Jean Diharsce, Possibles, n° 45, juin 2019

Jean Diharsce, Deux poèmes
Hier : L’invité de longue date pour ce numéro de juin 2019

C’est un soir de gribouille

Jean Diharsce

C’est un soir de gribouille. Tout le ciel est sinistre. D’autres, ailleurs, parlent de la mort imminente ou du désespoir d’être. Et j’entends tout cela du fond de mon histoire, du près de ma mémoire et de mes à peu près où j’ai mis tant de temps à me trouver entier sans dépendre de l’autre. Où je peux bien mourir puisque je sais où vivre et que je l’accomplis. Rien jamais idéal mais toujours au plus haut. Et je ne peux rien dire que la fureur de vivre, pour une heure ou un jour, rien qu’à aimer la vie et essayer encore. J’ai fait tant de chemins que je croyais superbes et qui n’étaient qu’impasses. Maintenant que je sais, que je me sais, je ne dis que de vivre, en fureur et en beau. Il est des temps superbes qui ne viennent qu’à soi et qu’on peut partager. Je le fais aujourd’hui, je le ferai demain, tant qu’il restera souffle. Vivre bordel vivre, nous sommes nés pour ça, nous sommes faits pour ça. Et il fera soleil. Et même à son coucher, il ne sait qu’être beau.

Jean Diharsce, Île en ailes, Jacques Flament alternative éditoriale, 2019

C’est donc cela aimer

Au bout de tant de temps et de vies, de corps, effleurés, un instant ou plus longtemps parfois, alors qu’on ne croit plus au réel de ce verbe (et le bonheur avec), se laisser envahir totalement par un autre qui vient vous habiter, vous complète et vous apporte enfin tout ce qu’il vous manquait, sans qu’il en soit prison ou même dépendance, et qui devient le plus, le seul mieux qu’il vous reste à partager peut-être.
C’est ce frisson qui vient au bout d’un doigt tendu et vous montre le vent qui prend juste une place entre un ciel qui se couche, rouge, et la nappe de brume en foulard sur la vague, de l’émotion, ensemble, sans cesse répétée, du beau en farandole partout où la vie lève, du rire des enfants qui se courent la main, au sanglot qui vous monte devant l’inadmissible, cette larme à sa joue qui vous fait différent. 
C’est ce mal qui vous prend, comme un sanglot en boule, quand la fête s’achève, pour repartir plus tard (peut-être, qui le sait ?), que vous gardez en vous quitte à s’en étouffer ce trop plein de désir de rester dans des bras, car vous savez déjà que les couleurs des jours qui demeureront belles, seront un peu moins vives et moins bien dessinées -vous les raconterez comme on fait un poème- ou qu’on entrouvre un livre.
Juste un rien qui fait vivre et qui n’est pas un mot lorsque vous le savez. C’est donc cela aimer.
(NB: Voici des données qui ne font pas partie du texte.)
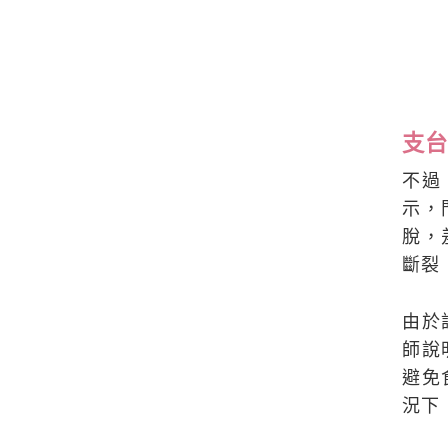
支台
不過
示，
脫，
斷裂
由於
師說
避免
況下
Jean Diharsce, Île en ailes, Jacques Flament alternative éditoriale, 2019


Poète invitée: Anne Perrin —>

Jean Diharsce a publié Gavroche en politique, 2011, une biographie d’André Laignel aux éditions de l’aube, et un recueil, Catherine ou l’autre ce bonheur, éditions Saint Germain des Prés, 1974 [introuvable aujourd’hui].